# 01: TXT to CSV Conversion and Merging (Energy Sector Only)

This notebook reads CRS raw .txt files (2014–2023) with pipe (`|`) delimiter,
filters projects related to the Energy sector (SectorCode between 230–236),
selects only relevant columns, and merges all years into a single dataset
saved as `CRS_energy_raw_merged.csv`.



Goals for 01_txt_to_csv_and_merge.ipynb

- Read all raw .txt CRS files across 10 years.
- Extract energy sector projects using sector codes.
- Select relevant columns.
- Merge all 10 years into a single merged CSV.
- Save the merged CSV as CRS_energy_raw_merged.csv

In [2]:
# Import libraries
import pandas as pd
import os

In [3]:
# Define paths
input_folder = '/content/'  # where all your raw .txt files are

In [4]:
# Initialize an empty list to collect all years' filtered data
all_years_data = []

In [8]:
# Loop over each year
for year in range(2014, 2024):  # 2014 to 2023 inclusive
    input_file = os.path.join(input_folder, f'CRS {year} data.txt')

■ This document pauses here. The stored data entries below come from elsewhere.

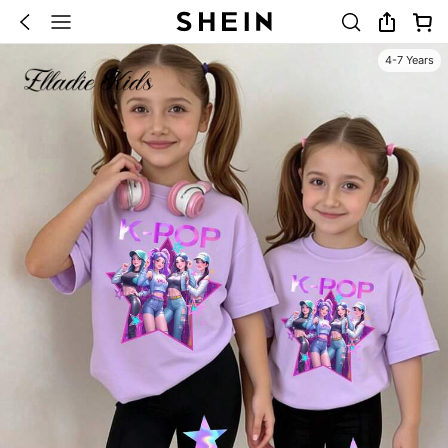
4-7 Years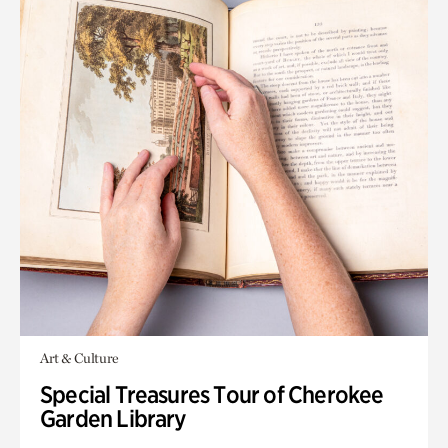
Art & Culture
Special Treasures Tour of Cherokee
Garden Library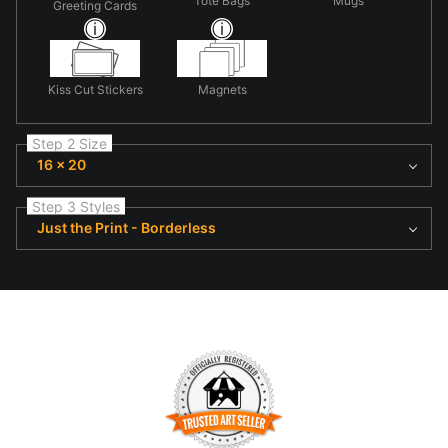
Tote Bags
Mugs
Greeting Cards
Kiss Cut Stickers
Magnets
Step 2 Size
16 x 20
Step 3 Styles
Just the Print - Borderless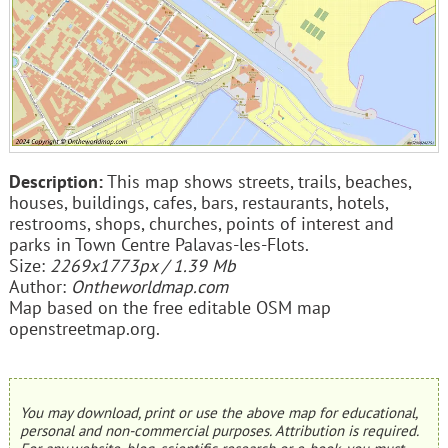
Description:
This map shows streets, trails, beaches,
houses, buildings, cafes, bars, restaurants, hotels,
restrooms, shops, churches, points of interest and
parks in Town Centre Palavas-les-Flots.
Size:
2269x1773px / 1.39 Mb
Author:
Ontheworldmap.com
Map based on the free editable OSM map
openstreetmap.org.
You may download, print or use the above map for educational,
personal and non-commercial purposes. Attribution is required.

    # Check if file exists
    if not os.path.isfile(input_file):
        print(f"File not found: {input_file}")
        continue

    # Read the txt file
    data = pd.read_csv(input_file, delimiter='|', header=0, dtype=str)

    # Filter by SectorCode between 230 and 236
    data['SectorCode'] = pd.to_numeric(data['SectorCode'], errors='coerce')
    df_energy = data[data['SectorCode'].between(230, 236, inclusive='both')].copy()
    print(f"Selected {len(df_energy)} energy sector records for {year}")

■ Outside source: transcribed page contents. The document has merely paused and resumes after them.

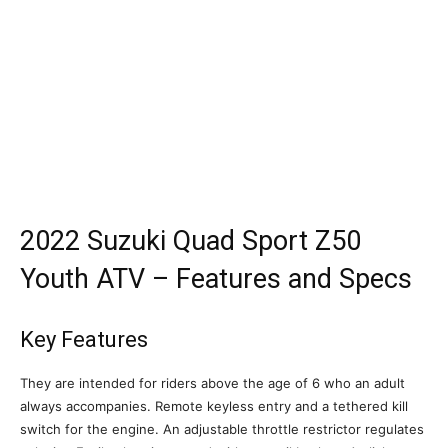
2022 Suzuki Quad Sport Z50
Youth ATV – Features and Specs
Key Features
They are intended for riders above the age of 6 who an adult
always accompanies. Remote keyless entry and a tethered kill
switch for the engine. An adjustable throttle restrictor regulates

    # Select only relevant columns
    columns_to_keep = [
        "Year", "CrsID", "ProjectTitle", "SectorCode",
        "Bi_Multi", "ClimateMitigation", "ClimateAdaptation",
        "DonorName", "RecipientName", "RegionName", "IncomegroupName",
        "USD_Commitment", "USD_Disbursement", "USD_Received",
        "LongDescription",
    ]
    df_energy_selected = df_energy[columns_to_keep]

    # Collect for merging
    all_years_data.append(df_energy_selected)

# Merge all years together
merged_df = pd.concat(all_years_data, ignore_index=True)
print(f"Total merged records: {len(merged_df)}")

# Save the merged dataset
merged_output_path = '/content/CRS_energy_raw_merged.csv'
merged_df.to_csv(merged_output_path, index=False)
print(f"Merged data saved to: {merged_output_path}")

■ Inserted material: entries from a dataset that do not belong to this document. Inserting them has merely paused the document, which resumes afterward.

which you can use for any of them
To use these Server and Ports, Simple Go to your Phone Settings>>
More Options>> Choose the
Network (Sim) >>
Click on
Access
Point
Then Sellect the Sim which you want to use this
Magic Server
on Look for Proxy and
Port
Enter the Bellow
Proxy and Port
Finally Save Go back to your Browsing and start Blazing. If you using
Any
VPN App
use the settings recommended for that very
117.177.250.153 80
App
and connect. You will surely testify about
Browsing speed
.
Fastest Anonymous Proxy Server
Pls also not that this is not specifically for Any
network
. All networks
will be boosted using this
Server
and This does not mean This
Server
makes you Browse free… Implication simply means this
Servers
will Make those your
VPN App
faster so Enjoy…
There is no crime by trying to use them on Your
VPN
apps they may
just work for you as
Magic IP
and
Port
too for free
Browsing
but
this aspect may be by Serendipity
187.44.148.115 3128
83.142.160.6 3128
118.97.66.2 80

Selected 6575 energy sector records for 2014
Selected 7264 energy sector records for 2015
Selected 7592 energy sector records for 2016
Selected 8484 energy sector records for 2017
Selected 9006 energy sector records for 2018
Selected 9728 energy sector records for 2019
Selected 9766 energy sector records for 2020
Selected 10761 energy sector records for 2021
Selected 10986 energy sector records for 2022
Selected 12517 energy sector records for 2023
Total merged records: 185358
Merged data saved to: /content/CRS_energy_raw_merged.csv